Stories
Slash Boxes
Comments

SoylentNews is people

posted by martyb on Tuesday February 02 2016, @07:46PM   Printer-friendly
from the ^L[OTS]{4}F{2}[UN]{2}$ dept.

Spotted at Hackaday is a link to the rather neat regular expressions crosswords site:

Regular expressions might seem arcane, but if you do any kind of software, they are a powerful hacker tool. Obviously, if you are writing software or using tools like grep, awk, sed, Perl, or just about any programming language, regular expressions can simplify many tasks. Even if you don't need them directly, regular expression searches can help you analyze source code, search through net lists, or even analyze data captured from sensors.

The main site offers a selection of puzzles grouped by levels of difficulty or a common theme. If you want the site to track your progress you have to log in using a social media account (i.e. Facebook, Google+, Twitter, etc) however it is perfectly usable without logging in.


Original Submission

This discussion has been archived. No new comments can be posted.
Display Options Threshold/Breakthrough Mark All as Read Mark All as Unread
The Fine Print: The following comments are owned by whoever posted them. We are not responsible for them in any way.
  • (Score: 1, Funny) by Anonymous Coward on Tuesday February 02 2016, @08:02PM

    by Anonymous Coward on Tuesday February 02 2016, @08:02PM (#298320)

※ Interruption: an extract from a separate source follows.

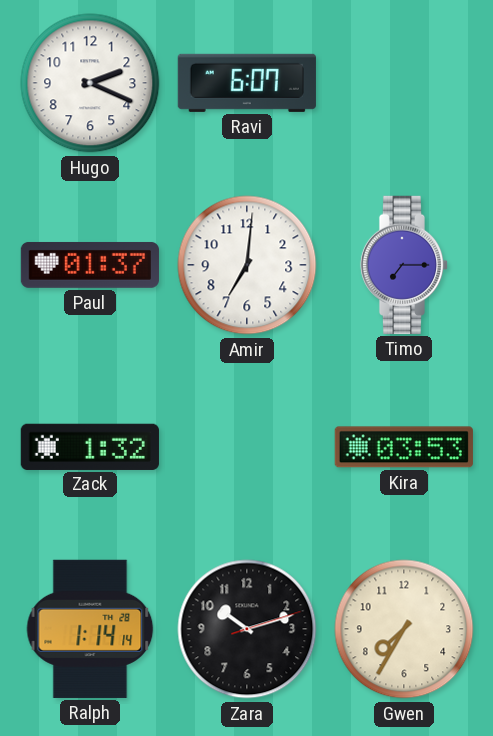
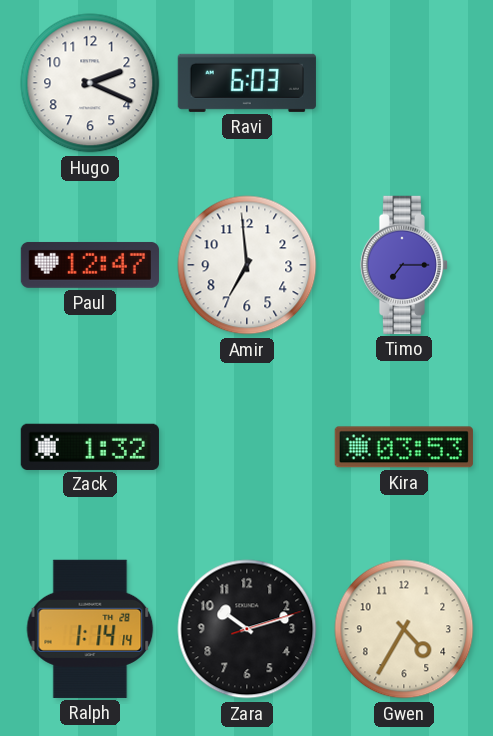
Ravi: 6:07 -> 6:03
Paul: 01:37 -> 12:47
Amir: 7:01 -> 6:59
Gwen: 7:35 -> 4:35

    Error 408 Resource Limit Reached

    Maybe the server was tricked into figuring out a regexp pattern for matching valid HTML.

    • (Score: 3, Interesting) by VLM on Tuesday February 02 2016, @08:21PM

      by VLM (445) on Tuesday February 02 2016, @08:21PM (#298327)

      If you're ever bored AC there's a whole team of people who think its funny to prove if various regex implementations are turing complete. Some idealized platonic form of regexes is just transformed into a DFA and DFAs are not turing complete, so the ideal is pretty simple, but actual implementations keep having more features added until you get close to being complete. Somewhere out there is a legendary perlmonks article about running 1-d cellular automata in "perl regex" which is slightly more powerful that idealized regex, and if you run rule 110 in a regex you can emulate any computation however slowly by the definition of turing complete...

      There's a whole art to making a regex system strong enough to do most anything but weak enough that you don't have to worry about the halting problem. Converting idealized regexes to DFAs is some shit tier exponential time problem, but at least its not completely unbounded like a halting problem language.

      Thats a whole nother sport, regex being limited on the high end to O(some shit tier exponential) means you can theoretically spec a regex that takes like an hour to compute. So the guy who gets the best ratio of (regex + input data) / time wins. Or loses, I guess.

      anyway you can do all kinds of fun stuff with regex other than crossword puzzles.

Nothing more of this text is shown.